By monitoring the X-ray absorption through the chemically-shifted components of the S 1s photoemission signal, normal-incidence X-ray standing wavefield absorption at the (1 1 1) and ($\text{1}\text{̄}$ 1 1) scatterer planes has been used to determine the local adsorption geometry of the two distinct methanethiolate (CH₃S–) species which occur on Ni(1 1 1) following exposure to methanethiol. The species which is favoured at low temperatures is found to occupy either mixed hollow or bridge sites on a non-reconstructed Ni(1 1 1) surface, whereas that seen at higher temperatures is shown to involve Ni surface layer reconstruction and the data are consistent with hollow site adsorption on a reduced density outermost Ni layer. The relative merits of alternative reconstruction models based on that which occurs due to methanethiolate adsorption on Cu(1 1 1), or the (5√3×2)rect. phase formed by atomic S on Ni(1 1 1), are discussed.
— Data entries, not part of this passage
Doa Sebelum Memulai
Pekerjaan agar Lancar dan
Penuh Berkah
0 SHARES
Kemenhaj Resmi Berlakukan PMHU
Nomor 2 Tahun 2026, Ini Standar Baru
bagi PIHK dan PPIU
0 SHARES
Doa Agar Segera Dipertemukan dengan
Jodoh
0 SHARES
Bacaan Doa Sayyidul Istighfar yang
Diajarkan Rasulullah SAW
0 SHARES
Both of these models are based on local square or `pseudo-(1 0 0)' outermost Ni layers. Co-adsorbed atomic sulphur, to which the methanethiolate species decompose at higher temperatures, appears to occupy mainly fcc hollow sites at low temperatures, but is partially converted to the local geometry of the ordered reconstructed (5√3×2)rect.-S phase after higher temperature annealing.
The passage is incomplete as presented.